• **DATASET ENTRIES**:
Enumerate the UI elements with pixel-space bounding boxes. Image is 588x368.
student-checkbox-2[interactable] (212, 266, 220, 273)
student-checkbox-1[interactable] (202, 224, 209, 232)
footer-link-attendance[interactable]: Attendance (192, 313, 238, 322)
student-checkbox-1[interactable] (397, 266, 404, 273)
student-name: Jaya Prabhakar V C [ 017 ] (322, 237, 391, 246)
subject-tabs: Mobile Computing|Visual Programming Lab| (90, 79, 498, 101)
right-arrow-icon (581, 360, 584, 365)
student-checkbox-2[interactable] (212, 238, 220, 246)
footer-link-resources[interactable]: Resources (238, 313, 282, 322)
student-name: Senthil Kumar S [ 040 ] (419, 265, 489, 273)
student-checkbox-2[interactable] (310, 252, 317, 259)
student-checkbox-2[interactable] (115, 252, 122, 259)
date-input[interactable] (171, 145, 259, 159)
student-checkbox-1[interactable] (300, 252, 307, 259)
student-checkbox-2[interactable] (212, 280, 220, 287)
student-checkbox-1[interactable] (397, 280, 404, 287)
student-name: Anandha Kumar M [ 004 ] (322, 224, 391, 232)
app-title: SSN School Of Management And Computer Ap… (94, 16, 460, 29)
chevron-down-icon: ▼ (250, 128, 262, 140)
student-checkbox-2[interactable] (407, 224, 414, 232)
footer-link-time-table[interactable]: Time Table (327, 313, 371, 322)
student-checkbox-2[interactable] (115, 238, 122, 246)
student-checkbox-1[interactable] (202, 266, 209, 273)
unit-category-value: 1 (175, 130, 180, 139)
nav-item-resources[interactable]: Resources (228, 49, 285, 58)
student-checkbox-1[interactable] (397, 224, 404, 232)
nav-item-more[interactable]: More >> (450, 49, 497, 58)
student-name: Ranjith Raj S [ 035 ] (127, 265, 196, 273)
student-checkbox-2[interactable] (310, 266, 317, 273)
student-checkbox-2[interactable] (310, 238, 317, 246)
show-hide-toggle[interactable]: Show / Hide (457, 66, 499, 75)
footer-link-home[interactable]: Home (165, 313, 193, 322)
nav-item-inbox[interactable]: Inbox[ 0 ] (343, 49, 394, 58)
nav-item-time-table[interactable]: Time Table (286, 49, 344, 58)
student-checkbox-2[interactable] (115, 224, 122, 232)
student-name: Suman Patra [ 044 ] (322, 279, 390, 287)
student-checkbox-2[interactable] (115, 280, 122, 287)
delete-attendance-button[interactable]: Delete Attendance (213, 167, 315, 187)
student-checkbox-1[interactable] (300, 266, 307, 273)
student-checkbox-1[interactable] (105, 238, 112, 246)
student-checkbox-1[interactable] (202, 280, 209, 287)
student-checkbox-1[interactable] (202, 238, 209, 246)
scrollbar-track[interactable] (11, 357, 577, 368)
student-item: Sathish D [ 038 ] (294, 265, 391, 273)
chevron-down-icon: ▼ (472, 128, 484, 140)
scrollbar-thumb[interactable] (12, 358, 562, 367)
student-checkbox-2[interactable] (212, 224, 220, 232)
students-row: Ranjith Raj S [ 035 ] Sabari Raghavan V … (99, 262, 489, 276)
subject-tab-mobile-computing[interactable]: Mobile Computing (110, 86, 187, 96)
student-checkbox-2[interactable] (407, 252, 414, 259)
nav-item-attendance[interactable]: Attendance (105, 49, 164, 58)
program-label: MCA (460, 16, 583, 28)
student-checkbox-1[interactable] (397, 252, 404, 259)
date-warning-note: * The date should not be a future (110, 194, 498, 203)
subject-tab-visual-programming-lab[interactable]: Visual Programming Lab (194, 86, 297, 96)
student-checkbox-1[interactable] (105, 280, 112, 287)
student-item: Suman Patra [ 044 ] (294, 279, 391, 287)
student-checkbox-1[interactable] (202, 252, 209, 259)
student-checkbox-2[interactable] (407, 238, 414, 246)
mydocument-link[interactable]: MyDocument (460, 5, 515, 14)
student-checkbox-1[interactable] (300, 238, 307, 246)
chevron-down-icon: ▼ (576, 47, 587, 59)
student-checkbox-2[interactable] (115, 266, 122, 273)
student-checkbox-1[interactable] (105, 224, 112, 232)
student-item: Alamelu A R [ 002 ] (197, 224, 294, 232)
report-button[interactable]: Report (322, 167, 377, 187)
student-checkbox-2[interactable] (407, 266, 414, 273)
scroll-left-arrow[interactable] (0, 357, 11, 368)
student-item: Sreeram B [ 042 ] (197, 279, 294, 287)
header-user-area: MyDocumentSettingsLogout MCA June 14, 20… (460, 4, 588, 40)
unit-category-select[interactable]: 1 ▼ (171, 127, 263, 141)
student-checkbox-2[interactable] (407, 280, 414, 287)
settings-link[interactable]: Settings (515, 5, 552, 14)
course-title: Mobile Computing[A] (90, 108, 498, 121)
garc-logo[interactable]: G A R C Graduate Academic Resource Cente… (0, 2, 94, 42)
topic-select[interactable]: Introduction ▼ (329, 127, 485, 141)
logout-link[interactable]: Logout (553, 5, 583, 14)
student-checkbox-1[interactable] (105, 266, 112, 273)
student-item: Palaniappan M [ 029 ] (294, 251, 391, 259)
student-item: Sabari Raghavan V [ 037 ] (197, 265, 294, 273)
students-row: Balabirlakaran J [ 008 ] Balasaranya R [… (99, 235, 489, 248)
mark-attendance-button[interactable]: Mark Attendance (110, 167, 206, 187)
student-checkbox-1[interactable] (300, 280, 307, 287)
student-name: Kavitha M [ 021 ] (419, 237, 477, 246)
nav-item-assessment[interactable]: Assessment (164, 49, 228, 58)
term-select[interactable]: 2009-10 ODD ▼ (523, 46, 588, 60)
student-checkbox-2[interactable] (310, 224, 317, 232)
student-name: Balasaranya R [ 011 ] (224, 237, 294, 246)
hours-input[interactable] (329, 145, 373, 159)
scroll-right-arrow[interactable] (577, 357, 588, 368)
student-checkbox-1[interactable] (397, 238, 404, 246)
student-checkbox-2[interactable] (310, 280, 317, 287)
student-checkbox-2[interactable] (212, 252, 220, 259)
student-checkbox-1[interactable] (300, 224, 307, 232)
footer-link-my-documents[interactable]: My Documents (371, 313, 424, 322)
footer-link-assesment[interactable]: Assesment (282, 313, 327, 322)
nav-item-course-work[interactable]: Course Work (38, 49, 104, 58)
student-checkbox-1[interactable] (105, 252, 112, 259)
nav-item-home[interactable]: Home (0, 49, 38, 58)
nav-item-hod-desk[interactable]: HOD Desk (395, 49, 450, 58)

• **WORK REQUEST**:
The whole listing above, line by line, is to be retyped exactly.

• **EXERCISE RESULT**:
Enumerate the UI elements with pixel-space bounding boxes. Image is 588x368.
student-checkbox-2[interactable] (212, 266, 220, 273)
student-checkbox-1[interactable] (202, 224, 209, 232)
footer-link-attendance[interactable]: Attendance (192, 313, 238, 322)
student-checkbox-1[interactable] (397, 266, 404, 273)
student-name: Jaya Prabhakar V C [ 017 ] (322, 237, 391, 246)
subject-tabs: Mobile Computing|Visual Programming Lab| (90, 79, 498, 101)
right-arrow-icon (581, 360, 584, 365)
student-checkbox-2[interactable] (212, 238, 220, 246)
footer-link-resources[interactable]: Resources (238, 313, 282, 322)
student-name: Senthil Kumar S [ 040 ] (419, 265, 489, 273)
student-checkbox-2[interactable] (310, 252, 317, 259)
student-checkbox-2[interactable] (115, 252, 122, 259)
date-input[interactable] (171, 145, 259, 159)
student-checkbox-1[interactable] (300, 252, 307, 259)
student-checkbox-2[interactable] (212, 280, 220, 287)
student-checkbox-1[interactable] (397, 280, 404, 287)
student-name: Anandha Kumar M [ 004 ] (322, 224, 391, 232)
app-title: SSN School Of Management And Computer Ap… (94, 16, 460, 29)
chevron-down-icon: ▼ (250, 128, 262, 140)
student-checkbox-2[interactable] (407, 224, 414, 232)
footer-link-time-table[interactable]: Time Table (327, 313, 371, 322)
student-checkbox-2[interactable] (115, 238, 122, 246)
student-checkbox-1[interactable] (202, 266, 209, 273)
unit-category-value: 1 (175, 130, 180, 139)
nav-item-resources[interactable]: Resources (228, 49, 285, 58)
student-checkbox-1[interactable] (397, 224, 404, 232)
nav-item-more[interactable]: More >> (450, 49, 497, 58)
student-name: Ranjith Raj S [ 035 ] (127, 265, 196, 273)
student-checkbox-2[interactable] (310, 266, 317, 273)
student-checkbox-2[interactable] (310, 238, 317, 246)
show-hide-toggle[interactable]: Show / Hide (457, 66, 499, 75)
footer-link-home[interactable]: Home (165, 313, 193, 322)
nav-item-inbox[interactable]: Inbox[ 0 ] (343, 49, 394, 58)
nav-item-time-table[interactable]: Time Table (286, 49, 344, 58)
student-checkbox-2[interactable] (115, 224, 122, 232)
student-name: Suman Patra [ 044 ] (322, 279, 390, 287)
student-checkbox-2[interactable] (115, 280, 122, 287)
delete-attendance-button[interactable]: Delete Attendance (213, 167, 315, 187)
student-checkbox-1[interactable] (300, 266, 307, 273)
student-checkbox-1[interactable] (105, 238, 112, 246)
student-checkbox-1[interactable] (202, 280, 209, 287)
student-checkbox-1[interactable] (202, 238, 209, 246)
scrollbar-track[interactable] (11, 357, 577, 368)
student-item: Sathish D [ 038 ] (294, 265, 391, 273)
chevron-down-icon: ▼ (472, 128, 484, 140)
scrollbar-thumb[interactable] (12, 358, 562, 367)
student-checkbox-2[interactable] (212, 224, 220, 232)
students-row: Ranjith Raj S [ 035 ] Sabari Raghavan V … (99, 262, 489, 276)
subject-tab-mobile-computing[interactable]: Mobile Computing (110, 86, 187, 96)
student-checkbox-2[interactable] (407, 252, 414, 259)
nav-item-attendance[interactable]: Attendance (105, 49, 164, 58)
program-label: MCA (460, 16, 583, 28)
student-checkbox-1[interactable] (397, 252, 404, 259)
date-warning-note: * The date should not be a future (110, 194, 498, 203)
subject-tab-visual-programming-lab[interactable]: Visual Programming Lab (194, 86, 297, 96)
student-checkbox-1[interactable] (105, 280, 112, 287)
student-item: Suman Patra [ 044 ] (294, 279, 391, 287)
student-checkbox-1[interactable] (202, 252, 209, 259)
student-checkbox-2[interactable] (407, 238, 414, 246)
mydocument-link[interactable]: MyDocument (460, 5, 515, 14)
student-checkbox-1[interactable] (300, 238, 307, 246)
chevron-down-icon: ▼ (576, 47, 587, 59)
student-checkbox-2[interactable] (115, 266, 122, 273)
student-checkbox-1[interactable] (105, 224, 112, 232)
student-item: Alamelu A R [ 002 ] (197, 224, 294, 232)
report-button[interactable]: Report (322, 167, 377, 187)
student-checkbox-2[interactable] (407, 266, 414, 273)
scroll-left-arrow[interactable] (0, 357, 11, 368)
student-item: Sreeram B [ 042 ] (197, 279, 294, 287)
header-user-area: MyDocumentSettingsLogout MCA June 14, 20… (460, 4, 588, 40)
unit-category-select[interactable]: 1 ▼ (171, 127, 263, 141)
student-checkbox-2[interactable] (407, 280, 414, 287)
settings-link[interactable]: Settings (515, 5, 552, 14)
course-title: Mobile Computing[A] (90, 108, 498, 121)
garc-logo[interactable]: G A R C Graduate Academic Resource Cente… (0, 2, 94, 42)
topic-select[interactable]: Introduction ▼ (329, 127, 485, 141)
logout-link[interactable]: Logout (553, 5, 583, 14)
student-checkbox-1[interactable] (105, 266, 112, 273)
student-item: Palaniappan M [ 029 ] (294, 251, 391, 259)
student-item: Sabari Raghavan V [ 037 ] (197, 265, 294, 273)
students-row: Balabirlakaran J [ 008 ] Balasaranya R [… (99, 235, 489, 248)
mark-attendance-button[interactable]: Mark Attendance (110, 167, 206, 187)
student-checkbox-1[interactable] (300, 280, 307, 287)
student-name: Kavitha M [ 021 ] (419, 237, 477, 246)
nav-item-assessment[interactable]: Assessment (164, 49, 228, 58)
term-select[interactable]: 2009-10 ODD ▼ (523, 46, 588, 60)
student-checkbox-2[interactable] (310, 224, 317, 232)
student-name: Balasaranya R [ 011 ] (224, 237, 294, 246)
hours-input[interactable] (329, 145, 373, 159)
scroll-right-arrow[interactable] (577, 357, 588, 368)
student-checkbox-1[interactable] (397, 238, 404, 246)
student-checkbox-2[interactable] (310, 280, 317, 287)
student-checkbox-2[interactable] (212, 252, 220, 259)
student-checkbox-1[interactable] (300, 224, 307, 232)
footer-link-my-documents[interactable]: My Documents (371, 313, 424, 322)
footer-link-assesment[interactable]: Assesment (282, 313, 327, 322)
nav-item-course-work[interactable]: Course Work (38, 49, 104, 58)
student-checkbox-1[interactable] (105, 252, 112, 259)
nav-item-home[interactable]: Home (0, 49, 38, 58)
nav-item-hod-desk[interactable]: HOD Desk (395, 49, 450, 58)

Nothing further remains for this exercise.